Además en estos días pasan otras muchas cruces, desnudas, ricas, nobles, abiertas, tangibles, algunas moldeadas por José Luis Coomonte, convertidas en obras de arte con aperos del campo, yugos y arados, todo un canto a la creación del hombre y su trabajo.

Finalmente, en estos días santos y en tantos otros, también hay otras cruces, clavadas en la encarnadura de la actualidad, que puse en pie en el pregón que pronuncié aquí mismo en Zamora ahora hace tres años. Os las recuerdo.

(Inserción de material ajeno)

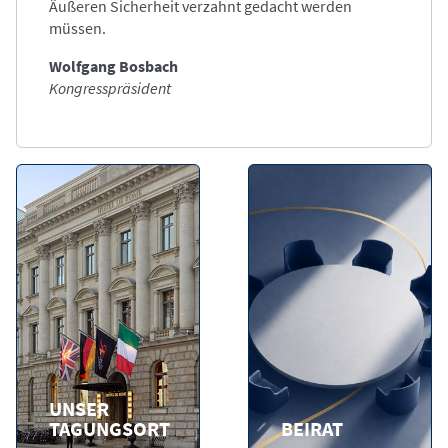
Äußeren Sicherheit verzahnt gedacht werden
müssen.
Wolfgang Bosbach
Kongresspräsident
UNSER
TAGUNGSORT
BEIRAT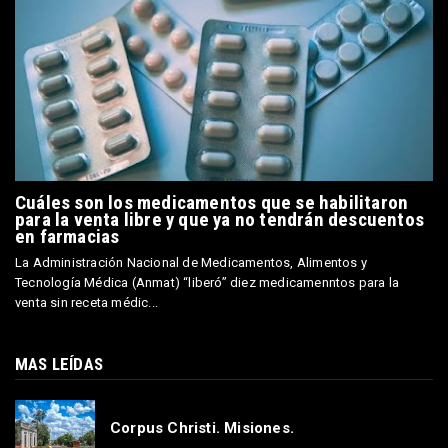
Cuáles son los medicamentos que se habilitaron
para la venta libre y que ya no tendrán descuentos
en farmacias
La Administración Nacional de Medicamentos, Alimentos y
Tecnología Médica (Anmat) “liberó” diez medicamenntos para la
venta sin receta médic...
MAS LEÍDAS
Corpus Christi. Misiones.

Las cruces de los miles y miles de personas que se suben cada día a una patera o cruzan fronteras en busca de una patria o de un hogar. Las cruces que levantan las bombas de los fanáticos que buscan para sí un paraíso imposible. Las cruces de los mártires asesinados por creer en ella. víctimas del fanatismo. Las de los pueblos borrados por la tiranía o intereses bastardos.

Y cruces más cercanas, aquí mismo, en medio de cada procesión de estos días que no vemos o no queremos ver: Las cruces de los condenados al paro, la indigencia, la droga. Las cruces que levanta la furia de los celos o el desamor. Las cruces de quienes, en la cárcel o en el clínico, se quedarán sin el consuelo de una mano amiga. Las cruces de los ancianos, tantos, abandonados a su suerte, al borde del final, sin compañía. Las cruces de muchos de nuestros pueblos exhaustos de vida en los que cada día se encienden menos chimeneas y se cierran mas postigos y cancillas. Esas cruces no van sobre mesas o tronos. No desfilan con músicas, flores, cirios o caperuces. No salen en procesiones. pero están ahí afuera. Bien cerca. Por esas tantas cruces, levanto ahora mi cruz de hermano de La Congregación, como hicimos esta mañana al despedir en la puerta de San Juan a la Soledad, para poner en su regazo, junto a sus manos, todas esas cruces amargas de la vida, ya demasiadas, en las que la Verdad está quebrada, la Solidaridad, escondida, la Justicia, acongojada y la Concordia, consumida.